The U.S. Department of Interior division initially slammed the proposed redevelopment in October 2015 after reviewing the project at the request of the DCNR.
DCNR is working with developer Gateway to New Hope, LLC, because DCNR owns the land surrounding the Odette’s structures.
Gateway to New Hope has sought since April 2014 to tear down the historic Odette’s tavern to make way for a boutique conference center, an action the U.S. National Park Service said in an October 2015 letter represents a “serious threat to the character and integrity of the Delaware Canal.”
The Delaware Canal was identified as a National Historic Landmark in 1976, and it’s the job of the National Park Service to work with landmark owners to ensure their property’s continued historic status.
They said last October that the Odette’s building “retains integrity and is not diminished by the subsequent 20th century additions.”
The National Park Service’s latest letter follows an inspection by that group of the Odette’s site on Jan. 15, 2016. Some of their observations: “The team was generally impressed by the condition of the 1780s core building,” and “The building retains both structural and design integrity.”
The Park Service went on to recommend three possible scenarios to mitigate what they consider to be potential harm to historic resources and the state park by the proposed development.
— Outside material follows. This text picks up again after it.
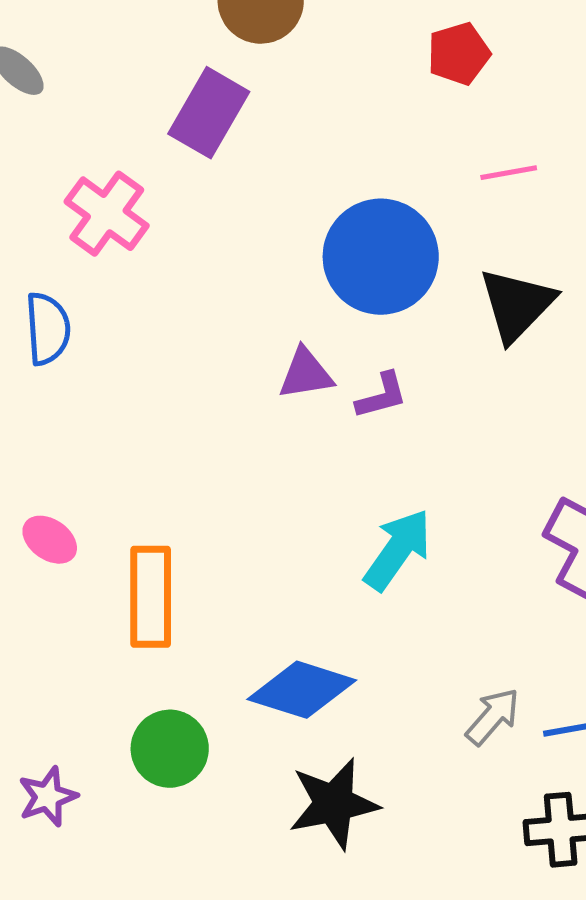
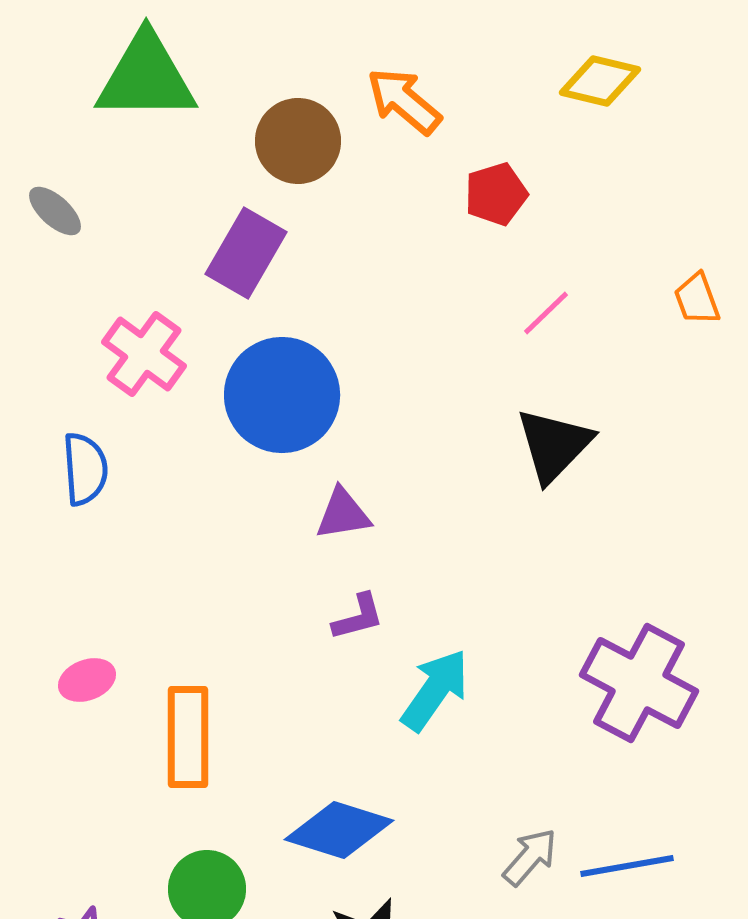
pink line: (509, 173) -> (546, 313), turned -34
blue circle: (381, 257) -> (282, 395), moved
purple L-shape: (382, 396) -> (358, 617), moved
pink ellipse: (50, 540) -> (87, 680), turned -56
The last scenario, which seems least desirable from a historic preservation viewpoint, is “relocation of the building to another site.”
Gateway to New Hope and the DCNR have latched onto this last option, according to a source close to the situation, and want to move the historic 1784 tavern from the its current location astride the Delaware Canal to a rest area for park visitors at 145 S. Main Street where DCNR officials had previously announced they were constructing new offices.
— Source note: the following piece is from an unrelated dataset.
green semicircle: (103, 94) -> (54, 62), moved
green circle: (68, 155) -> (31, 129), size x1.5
The proposed arrangement would save some of the original historic tavern, but removing it from the section of canal where it originally functioned and where it also served as a nationally-acclaimed restaurant/cabaret/bar will obscure the historic context of the structure, say critics.
While relocation of the building to another site, “may be feasible,” according the National Park Service in its Feb. 16 letter, “We doubt that it will remain a contributing structure of the National Historic Landmark. It would obviously lose all relationship to its historic setting.”
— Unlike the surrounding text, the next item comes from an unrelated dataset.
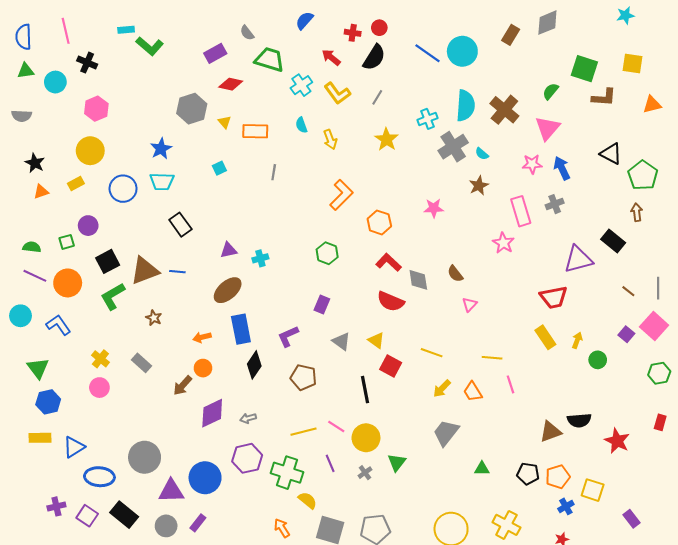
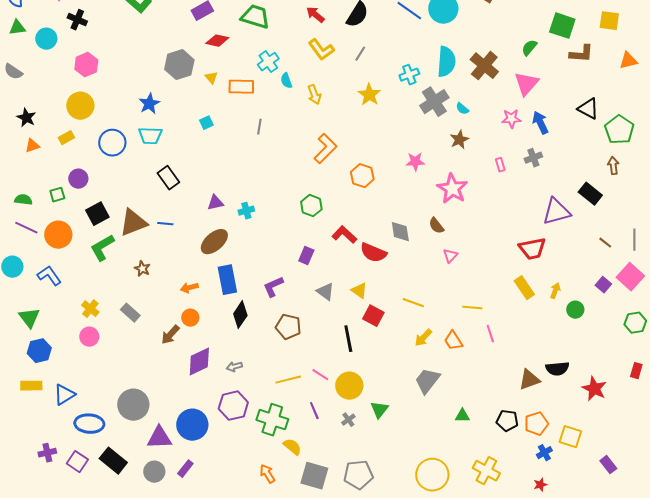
cyan cross: (301, 85) -> (268, 62), moved
gray semicircle: (22, 116) -> (13, 72), turned 30
pink rectangle: (521, 211) -> (500, 165), size x0.5
pink star: (503, 243) -> (452, 189), moved, size x1.4
red L-shape: (389, 262) -> (344, 235), moved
Concludes the letter, “We continue to maintain that the development that is planned for this location will be harmful to the historic resources and the state park.”
Other options suggested by the U.S. National Park Service were “Retention of the building in place with no new construction to the south and relocation of the new construction to the north of the building,” and “Retention of the building on site but moved 40 to 60 feet directly south on the island.”